Institute of Contemporary Art, Boston

Architect: Diller Scofidio + Renfro

Year: 2006

Location: Boston (Massachusetts), United States

Category: Culture / Leisure / Museum

Status: Built

Institute of Contemporary Art, Boston

About

The ICA is the first museum to be built in Boston in 100 years. The building includes an extensive program, from exhibition halls to a multipurpose theater, a restaurant, a bookstore, education/workshop facilities, and administrative offices. It straddles the competing objectives of a dynamic civic building for public programs and a contemplative environment for viewing art.
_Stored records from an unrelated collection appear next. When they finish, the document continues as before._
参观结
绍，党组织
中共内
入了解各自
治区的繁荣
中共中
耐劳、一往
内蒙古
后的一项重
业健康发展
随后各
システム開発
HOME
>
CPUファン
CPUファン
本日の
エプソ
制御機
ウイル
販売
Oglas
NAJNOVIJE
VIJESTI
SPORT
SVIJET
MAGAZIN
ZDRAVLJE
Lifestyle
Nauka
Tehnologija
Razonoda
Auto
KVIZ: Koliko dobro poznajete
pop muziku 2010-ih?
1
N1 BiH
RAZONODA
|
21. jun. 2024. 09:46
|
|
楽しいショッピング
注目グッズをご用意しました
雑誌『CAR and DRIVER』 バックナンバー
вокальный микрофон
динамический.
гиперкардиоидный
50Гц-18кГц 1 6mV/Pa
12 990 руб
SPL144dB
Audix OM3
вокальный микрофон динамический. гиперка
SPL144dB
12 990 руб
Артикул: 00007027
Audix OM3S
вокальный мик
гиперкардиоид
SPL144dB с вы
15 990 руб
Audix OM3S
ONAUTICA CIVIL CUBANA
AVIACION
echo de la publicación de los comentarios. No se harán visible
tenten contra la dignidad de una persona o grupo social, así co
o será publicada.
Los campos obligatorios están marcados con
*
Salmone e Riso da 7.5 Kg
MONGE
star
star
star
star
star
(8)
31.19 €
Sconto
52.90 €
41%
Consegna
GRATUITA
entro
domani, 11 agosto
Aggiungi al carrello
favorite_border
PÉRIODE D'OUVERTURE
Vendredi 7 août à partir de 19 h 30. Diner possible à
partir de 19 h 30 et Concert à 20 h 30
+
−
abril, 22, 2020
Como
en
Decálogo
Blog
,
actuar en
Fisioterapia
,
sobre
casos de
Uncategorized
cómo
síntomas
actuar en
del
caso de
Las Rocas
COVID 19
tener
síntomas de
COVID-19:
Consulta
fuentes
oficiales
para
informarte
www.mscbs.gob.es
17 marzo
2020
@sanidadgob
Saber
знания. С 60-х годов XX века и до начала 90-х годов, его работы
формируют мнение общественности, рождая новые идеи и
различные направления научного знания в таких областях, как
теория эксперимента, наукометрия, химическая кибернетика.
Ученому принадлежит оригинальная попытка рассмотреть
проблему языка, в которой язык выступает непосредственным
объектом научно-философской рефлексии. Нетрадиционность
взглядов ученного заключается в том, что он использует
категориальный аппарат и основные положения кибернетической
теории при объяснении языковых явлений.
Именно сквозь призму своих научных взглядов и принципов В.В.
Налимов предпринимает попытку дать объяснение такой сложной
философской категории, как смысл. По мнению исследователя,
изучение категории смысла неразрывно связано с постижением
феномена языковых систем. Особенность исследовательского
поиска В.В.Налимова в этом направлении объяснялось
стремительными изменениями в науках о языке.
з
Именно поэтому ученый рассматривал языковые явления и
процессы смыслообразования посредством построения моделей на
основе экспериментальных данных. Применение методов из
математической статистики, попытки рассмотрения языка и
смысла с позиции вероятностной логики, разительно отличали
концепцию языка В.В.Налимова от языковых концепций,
The site is bound on two sides by the Harborwalk, a 75-kilometer public walkway. The Harborwalk is used as a civic plane that stretches up to form the public grandstand, flattens into the theater stage, and wraps the surfaces of the theater extending into a horizontal tray that holds the gallery and shelters the grandstand. The waterfront is both a great asset for the museum and a distraction from its inwardly focused program. A choreographed passage through the building dispenses the visual context in doses. Upon one’s entry, the view is compressed under the theater’s belly, then scanned by the glass elevator, used as a variable backdrop in the theater, denied entirely in the galleries, and revealed as a panorama at the crossover gallery. The mediatheque suspended under the cantilever edits the context from view, leaving only the texture of water.